Assuming normal distribution, the z-score for 90% is 1.288, which means that the time is μ-1.288σ
=450-40*1.288 seconds.
For z-score, see:
http://www.regentsprep.org/Regents/math/algtrig/ATS7/ZChart.htm
6.6413
To find the time you need to beat to be in the top 10%, we first need to find the z-score corresponding to the top 10% of the distribution. The z-score represents the number of standard deviations a particular value is away from the mean.
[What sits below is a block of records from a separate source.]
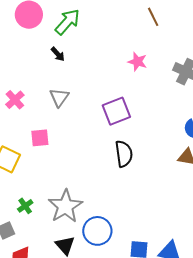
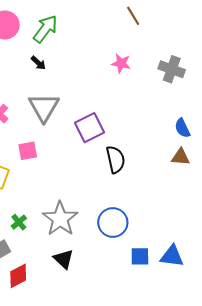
gray triangle: (59, 97) -> (44, 107), size x1.5
purple square: (116, 111) -> (89, 128), moved
blue circle: (97, 231) -> (113, 223), moved

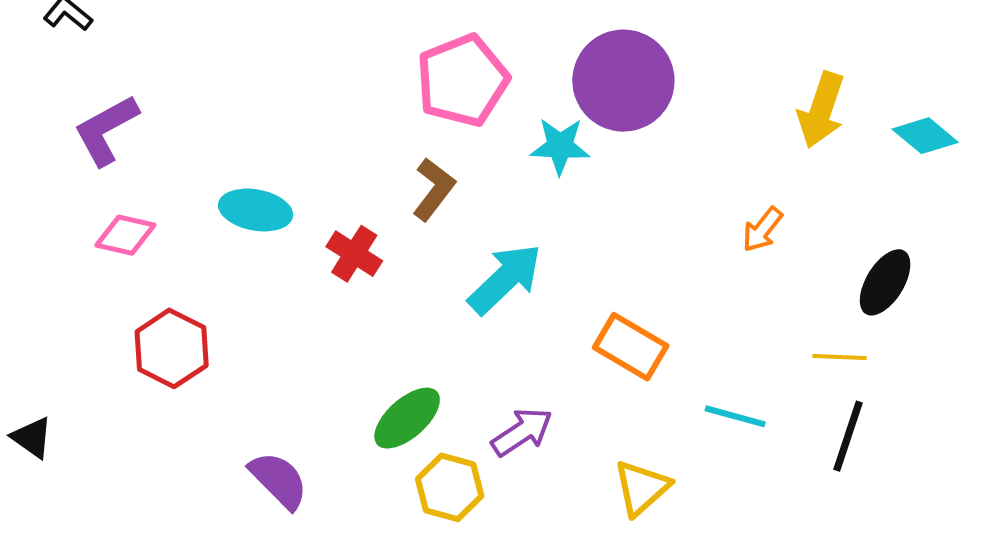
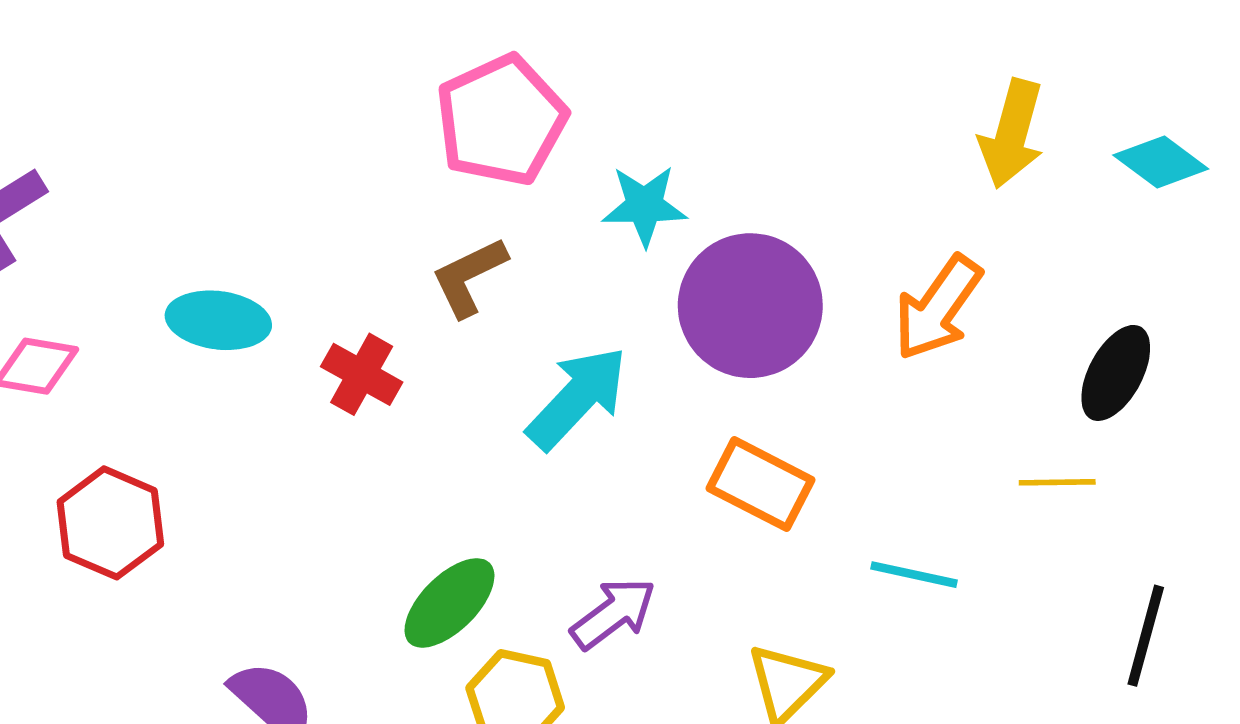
purple circle: (623, 81) -> (750, 306), moved
brown L-shape: (434, 189) -> (469, 277), turned -150
orange arrow: (762, 230) -> (938, 308), size x1.6
black line: (848, 436) -> (1146, 636), moved

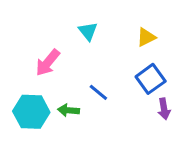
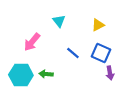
blue square: (151, 79) -> (101, 53), turned -30
blue line: (98, 92) -> (73, 53), moved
To find the z-score, we can use the formula:
z = (x - μ) / σ
Where:
- z is the z-score
- x is the value we want to find the z-score for
- μ is the mean of the distribution
- σ is the standard deviation of the distribution
In this case, we want to find the z-score for the top 10% of the distribution, which corresponds to a percentile of 90%. Using a standard normal distribution table or a calculator, we can find the z-score that corresponds to a percentile of 90%, which is approximately 1.28.
Now, we can rearrange the formula for the z-score to solve for x:
x = μ + (z * σ)
Plugging in the values, we get:
x = 450 + (1.28 * 40)
Calculating this, we find:
x ≈ 450 + 51.2
Therefore, to be in the top 10%, you would need to beat a time of approximately 501.2 seconds.